- Activity -
Print the entries below exactly as they appear, from the first line up to and including the line with "Mors dag infaller". Do not print any pictures.

- Extracted data -
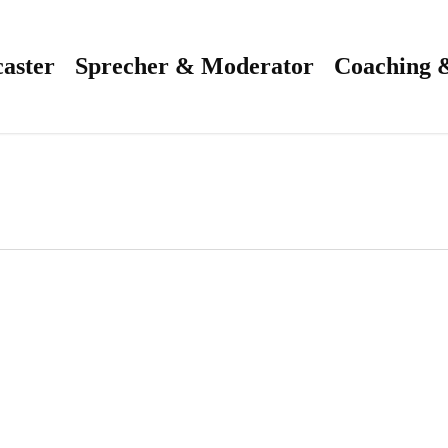
aster
Sprecher & Moderator
Coaching 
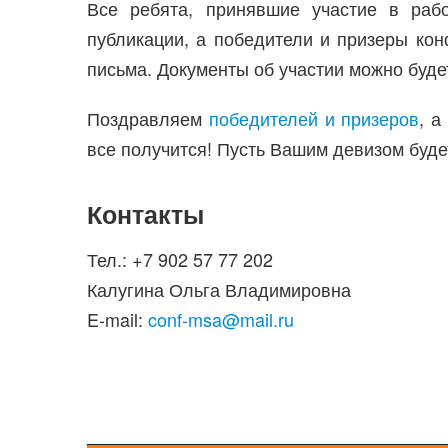
Все ребята, принявшие участие в рабо
публикации, а победители и призеры ко
письма. Документы об участии можно буде
Поздравляем
победителей и призеров
, а
все получится! Пусть Вашим девизом буд
Контакты
Тел.: +7 902 57 77 202
Калугина Ольга Владимировна
E-mail:
conf-msa@mail.ru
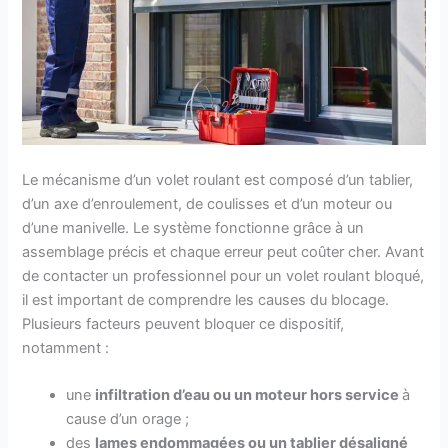
Le mécanisme d’un volet roulant est composé d’un tablier,
d’un axe d’enroulement, de coulisses et d’un moteur ou
d’une manivelle. Le système fonctionne grâce à un
assemblage précis et chaque erreur peut coûter cher. Avant
de contacter un professionnel pour un volet roulant bloqué,
il est important de comprendre les causes du blocage.
Plusieurs facteurs peuvent bloquer ce dispositif,
notamment :
une
infiltration d’eau ou un moteur hors service
à
cause d’un orage ;
des
lames endommagées ou un tablier désaligné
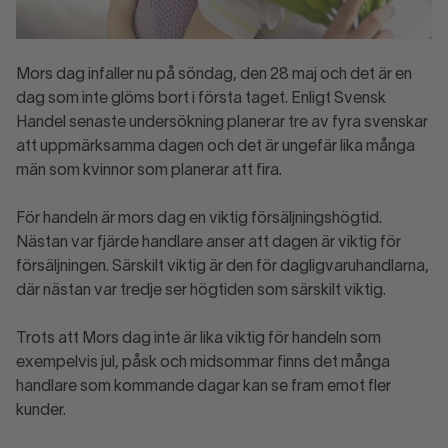
Mors dag infaller nu på söndag, den 28 maj och det är en
dag som inte glöms bort i första taget. Enligt Svensk
Handel senaste undersökning planerar tre av fyra svenskar
att uppmärksamma dagen och det är ungefär lika många
män som kvinnor som planerar att fira.
För handeln är mors dag en viktig försäljningshögtid.
Nästan var fjärde handlare anser att dagen är viktig för
försäljningen. Särskilt viktig är den för dagligvaruhandlarna,
där nästan var tredje ser högtiden som särskilt viktig.
Trots att Mors dag inte är lika viktig för handeln som
exempelvis jul, påsk och midsommar finns det många
handlare som kommande dagar kan se fram emot fler
kunder.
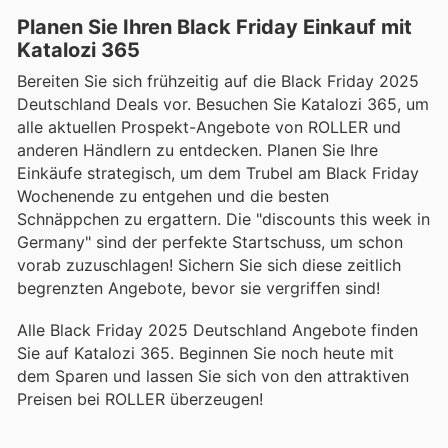
Planen Sie Ihren Black Friday Einkauf mit
Katalozi 365
Bereiten Sie sich frühzeitig auf die Black Friday 2025
Deutschland Deals vor. Besuchen Sie Katalozi 365, um
alle aktuellen Prospekt-Angebote von ROLLER und
anderen Händlern zu entdecken. Planen Sie Ihre
Einkäufe strategisch, um dem Trubel am Black Friday
Wochenende zu entgehen und die besten
Schnäppchen zu ergattern. Die "discounts this week in
Germany" sind der perfekte Startschuss, um schon
vorab zuzuschlagen! Sichern Sie sich diese zeitlich
begrenzten Angebote, bevor sie vergriffen sind!
Alle Black Friday 2025 Deutschland Angebote finden
Sie auf Katalozi 365. Beginnen Sie noch heute mit
dem Sparen und lassen Sie sich von den attraktiven
Preisen bei ROLLER überzeugen!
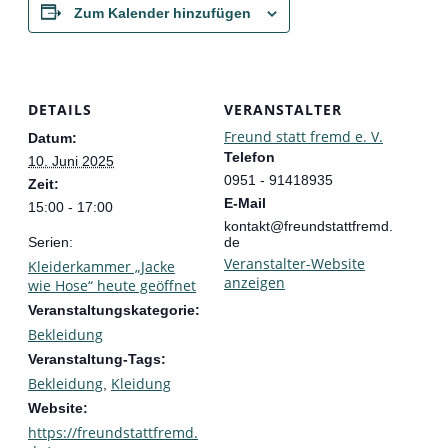
Zum Kalender hinzufügen
DETAILS
VERANSTALTER
Freund statt fremd e. V.
Datum:
Telefon
10. Juni 2025
0951 - 91418935
Zeit:
E-Mail
15:00 - 17:00
kontakt@freundstattfremd.
Serien:
de
Veranstalter-Website
Kleiderkammer „Jacke
anzeigen
wie Hose“ heute geöffnet
Veranstaltungskategorie:
Bekleidung
Veranstaltung-Tags:
Bekleidung
Kleidung
,
Website:
https://freundstattfremd.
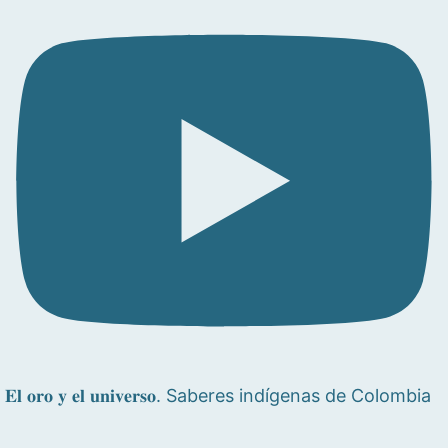
𝐄𝐥 𝐨𝐫𝐨 𝐲 𝐞𝐥 𝐮𝐧𝐢𝐯𝐞𝐫𝐬𝐨. Saberes indígenas de Colombia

- Answer below -
aster
Sprecher & Moderator
Coaching 
Все ребята, принявшие участие в рабо
публикации, а победители и призеры ко
письма. Документы об участии можно буде
Поздравляем
победителей и призеров
, а
все получится! Пусть Вашим девизом буд
Контакты
Тел.: +7 902 57 77 202
Калугина Ольга Владимировна
E-mail:
conf-msa@mail.ru
Le mécanisme d’un volet roulant est composé d’un tablier,
d’un axe d’enroulement, de coulisses et d’un moteur ou
d’une manivelle. Le système fonctionne grâce à un
assemblage précis et chaque erreur peut coûter cher. Avant
de contacter un professionnel pour un volet roulant bloqué,
il est important de comprendre les causes du blocage.
Plusieurs facteurs peuvent bloquer ce dispositif,
notamment :
une
infiltration d’eau ou un moteur hors service
à
cause d’un orage ;
des
lames endommagées ou un tablier désaligné
Mors dag infaller nu på söndag, den 28 maj och det är en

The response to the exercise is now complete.